(Extracted page text data)
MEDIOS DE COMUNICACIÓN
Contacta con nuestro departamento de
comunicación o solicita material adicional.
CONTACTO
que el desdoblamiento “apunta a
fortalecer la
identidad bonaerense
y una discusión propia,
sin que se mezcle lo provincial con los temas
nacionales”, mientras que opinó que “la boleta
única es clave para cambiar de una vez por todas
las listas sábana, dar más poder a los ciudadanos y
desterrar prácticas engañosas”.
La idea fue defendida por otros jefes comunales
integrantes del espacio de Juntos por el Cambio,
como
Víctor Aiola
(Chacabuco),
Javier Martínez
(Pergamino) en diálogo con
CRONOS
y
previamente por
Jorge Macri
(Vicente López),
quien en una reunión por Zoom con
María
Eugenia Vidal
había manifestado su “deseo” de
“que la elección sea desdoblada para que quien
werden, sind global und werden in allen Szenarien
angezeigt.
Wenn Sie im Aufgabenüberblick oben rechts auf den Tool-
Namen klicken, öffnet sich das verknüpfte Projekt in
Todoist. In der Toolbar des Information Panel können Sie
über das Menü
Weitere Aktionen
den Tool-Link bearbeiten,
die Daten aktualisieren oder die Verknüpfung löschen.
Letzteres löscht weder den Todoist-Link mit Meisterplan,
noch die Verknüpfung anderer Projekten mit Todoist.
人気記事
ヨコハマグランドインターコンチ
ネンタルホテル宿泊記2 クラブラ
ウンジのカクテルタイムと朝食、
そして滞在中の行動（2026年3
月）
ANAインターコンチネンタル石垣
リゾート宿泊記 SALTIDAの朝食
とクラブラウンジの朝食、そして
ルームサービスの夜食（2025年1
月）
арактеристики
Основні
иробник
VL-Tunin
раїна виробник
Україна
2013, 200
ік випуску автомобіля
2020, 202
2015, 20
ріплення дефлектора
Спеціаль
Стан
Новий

WORK ORDER:
A single number is the whole answer here: the number of lines in the data that include "quien".

ANSWER SECTION:
2